2.6 Effects of various parameters
In this study, we investigated the effects of many parameters used in the rule-based plus ANN method [28]. We randomly divided the data into abnormal ROIs and normal ROIs for each case, and we obtained training data and non-training data. First, we examined the effects of the Hamming, Hanning, and Blackman window function. A rule-based method using PS values at 0.179 and 0.357 cycles per millimeter, corresponding to the spatial frequencies of nodular patterns, was used for identification of obviously normal or obviously abnormal ROIs [28]. Then, the ANN method was applied for classification of the remaining ROIs, which were not classified as obvious ROIs by the rule-based method. In the rule-based method, if the values for the abnormal ROIs were higher than that of the maximum normal ROI, these abnormal ROIs were classified as “obviously” abnormal. If the values for the normal ROIs were lower than that of the minimum abnormal ROI, they were classified as “obviously” normal.
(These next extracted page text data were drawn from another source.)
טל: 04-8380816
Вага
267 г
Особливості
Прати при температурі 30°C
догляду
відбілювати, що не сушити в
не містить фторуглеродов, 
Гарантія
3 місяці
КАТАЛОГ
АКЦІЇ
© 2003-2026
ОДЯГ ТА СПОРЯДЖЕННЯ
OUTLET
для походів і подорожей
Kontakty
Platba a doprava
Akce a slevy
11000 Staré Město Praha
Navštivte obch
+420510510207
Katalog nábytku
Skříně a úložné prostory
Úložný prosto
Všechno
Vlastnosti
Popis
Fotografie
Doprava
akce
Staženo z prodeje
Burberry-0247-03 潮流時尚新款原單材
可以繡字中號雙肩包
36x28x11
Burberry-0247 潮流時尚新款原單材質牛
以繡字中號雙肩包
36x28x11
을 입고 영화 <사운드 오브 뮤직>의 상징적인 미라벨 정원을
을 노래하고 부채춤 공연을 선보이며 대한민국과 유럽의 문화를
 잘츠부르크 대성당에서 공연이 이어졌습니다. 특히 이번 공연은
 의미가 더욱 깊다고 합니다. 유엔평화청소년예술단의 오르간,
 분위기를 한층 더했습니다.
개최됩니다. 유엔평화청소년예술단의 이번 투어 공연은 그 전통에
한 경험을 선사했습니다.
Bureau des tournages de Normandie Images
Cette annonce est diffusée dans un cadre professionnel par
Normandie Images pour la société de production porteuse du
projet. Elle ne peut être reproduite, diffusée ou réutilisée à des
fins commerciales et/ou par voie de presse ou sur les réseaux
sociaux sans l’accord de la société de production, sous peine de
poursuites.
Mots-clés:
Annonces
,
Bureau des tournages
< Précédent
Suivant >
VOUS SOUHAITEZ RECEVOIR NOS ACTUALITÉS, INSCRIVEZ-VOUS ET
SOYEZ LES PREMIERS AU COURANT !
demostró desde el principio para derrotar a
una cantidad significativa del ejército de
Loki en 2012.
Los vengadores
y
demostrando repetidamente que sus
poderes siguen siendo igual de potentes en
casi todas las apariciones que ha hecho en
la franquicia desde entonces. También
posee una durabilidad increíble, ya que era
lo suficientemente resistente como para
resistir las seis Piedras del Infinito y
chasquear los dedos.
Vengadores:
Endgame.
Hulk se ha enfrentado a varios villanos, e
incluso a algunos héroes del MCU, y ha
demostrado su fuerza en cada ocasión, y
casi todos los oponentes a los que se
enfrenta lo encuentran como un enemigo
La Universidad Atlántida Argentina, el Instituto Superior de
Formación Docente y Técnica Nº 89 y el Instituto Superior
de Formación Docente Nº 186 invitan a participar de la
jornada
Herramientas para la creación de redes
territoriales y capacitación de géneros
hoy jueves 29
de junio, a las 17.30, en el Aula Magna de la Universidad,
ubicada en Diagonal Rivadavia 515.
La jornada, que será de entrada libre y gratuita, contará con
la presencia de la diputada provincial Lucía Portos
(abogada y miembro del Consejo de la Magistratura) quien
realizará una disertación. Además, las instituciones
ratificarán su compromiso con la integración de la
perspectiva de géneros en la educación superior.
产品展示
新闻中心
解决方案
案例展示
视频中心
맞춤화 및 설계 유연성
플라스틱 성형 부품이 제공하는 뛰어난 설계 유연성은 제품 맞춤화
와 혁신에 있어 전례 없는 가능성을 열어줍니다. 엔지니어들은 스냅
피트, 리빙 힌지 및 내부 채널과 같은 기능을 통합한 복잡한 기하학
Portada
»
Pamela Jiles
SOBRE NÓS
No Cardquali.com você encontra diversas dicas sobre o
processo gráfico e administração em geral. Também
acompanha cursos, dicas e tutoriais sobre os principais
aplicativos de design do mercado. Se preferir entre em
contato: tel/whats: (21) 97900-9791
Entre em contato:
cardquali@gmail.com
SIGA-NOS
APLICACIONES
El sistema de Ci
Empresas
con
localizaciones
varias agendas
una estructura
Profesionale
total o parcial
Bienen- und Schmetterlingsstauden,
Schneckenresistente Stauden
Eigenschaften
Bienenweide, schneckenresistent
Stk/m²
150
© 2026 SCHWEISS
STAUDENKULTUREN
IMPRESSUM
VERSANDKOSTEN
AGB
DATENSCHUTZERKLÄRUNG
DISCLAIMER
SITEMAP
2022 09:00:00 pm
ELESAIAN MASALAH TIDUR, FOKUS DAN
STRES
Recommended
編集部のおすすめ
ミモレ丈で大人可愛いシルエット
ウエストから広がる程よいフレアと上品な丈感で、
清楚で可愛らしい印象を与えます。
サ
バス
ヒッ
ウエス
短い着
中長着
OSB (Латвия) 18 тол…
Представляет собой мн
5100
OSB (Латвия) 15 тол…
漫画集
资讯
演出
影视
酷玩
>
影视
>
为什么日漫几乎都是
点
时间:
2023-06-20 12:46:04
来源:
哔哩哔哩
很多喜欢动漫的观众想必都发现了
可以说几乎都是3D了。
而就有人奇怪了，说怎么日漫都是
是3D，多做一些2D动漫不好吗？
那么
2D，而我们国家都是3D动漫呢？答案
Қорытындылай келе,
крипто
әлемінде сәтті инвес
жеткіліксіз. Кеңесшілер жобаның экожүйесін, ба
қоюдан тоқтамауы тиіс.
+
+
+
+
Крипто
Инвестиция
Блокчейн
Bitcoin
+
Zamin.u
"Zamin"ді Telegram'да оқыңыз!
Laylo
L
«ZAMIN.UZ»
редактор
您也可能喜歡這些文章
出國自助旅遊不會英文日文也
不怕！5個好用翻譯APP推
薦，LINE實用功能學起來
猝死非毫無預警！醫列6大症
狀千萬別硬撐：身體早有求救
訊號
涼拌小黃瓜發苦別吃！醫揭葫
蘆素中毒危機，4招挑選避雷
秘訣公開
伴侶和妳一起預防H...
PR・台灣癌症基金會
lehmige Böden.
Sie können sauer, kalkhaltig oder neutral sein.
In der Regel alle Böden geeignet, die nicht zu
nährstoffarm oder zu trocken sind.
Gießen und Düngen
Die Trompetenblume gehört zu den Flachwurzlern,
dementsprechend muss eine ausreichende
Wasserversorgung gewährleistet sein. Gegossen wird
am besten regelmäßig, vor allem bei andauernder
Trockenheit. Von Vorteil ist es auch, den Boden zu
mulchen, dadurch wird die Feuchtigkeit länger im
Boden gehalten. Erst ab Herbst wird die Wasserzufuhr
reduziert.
The ANN method was composed of three units consisting of input, hidden, and output layers. The ANN method with the window function and top-hat transform was composed of 32 input units, 17 hidden units, and one output unit. The ANN method with the GLCOM feature image was composed of 64 input units, 33 hidden units, and one output unit. It is important to note that training with “0.1” for normal patterns and “0.9” for abnormal patterns was intended to distinguish between the abnormal and normal ROIs using the ANN method. Finally, the average classification performance for the ANN method alone was determined using ten different training data and non-training data sets.
To investigate the effects of structure elements on the top-hat transform, we varied the structure element from 13 × 13 pixels to 25 × 25 pixels. As discussed above, we studied the classification performance between normal and abnormal ROIs using the rule-based plus ANN method with the top-hat transform alone. In addition, to investigate the effects of the distance level on the GLCOM feature image, we varied the distance level from 1 to 3 pixels. As discussed above, we studied the classification performance between normal and abnormal ROIs using the rule-based plus ANN method with the GLCOM feature image alone.
2.7 Evaluation of classification performance on overall classification schemes with combined rule-based plus ANN method
After we decided various parameters on window function, top-hat transform, and GLCOM feature image for each case used in the rule-based plus ANN method, to improve the classification performance with each of the three enhancement methods, we applied a combined scheme based on the window function, top-hat transform, and GLCOM feature image for distinction between normal and abnormal ROIs using a combined rule-based plus ANN method. In the combined rule-based method in which the combined analysis of the window function, top-hat transform, and GLCOM feature image was used, abnormal ROIs were classified by the logical OR operation, (if the ROI could be classified as abnormal by window function, top-hat transform, or GLCOM feature image, the ROI was finally classified as an obviously abnormal ROI. Obviously normal ROI was classified in a similar way). In the combined ANN method, as shown in Fig. 6, the ANN was composed of 128 input units, 65 hidden units, and one output unit. The input data of the window function and top-hat transform each consisted of a total of 32 pieces (16 normalized PS values for each of the main and second axes). The GLCOM input data consisted of 64 pieces (32 normalized PS values for each of the main and second axes). Thus, input data with the combined ANN method consisted of 128 pieces. It is important to note that training with “0.1” for normal patterns and “0.9” for abnormal patterns was intended to distinguish between the abnormal and normal ROIs using the combined ANN method.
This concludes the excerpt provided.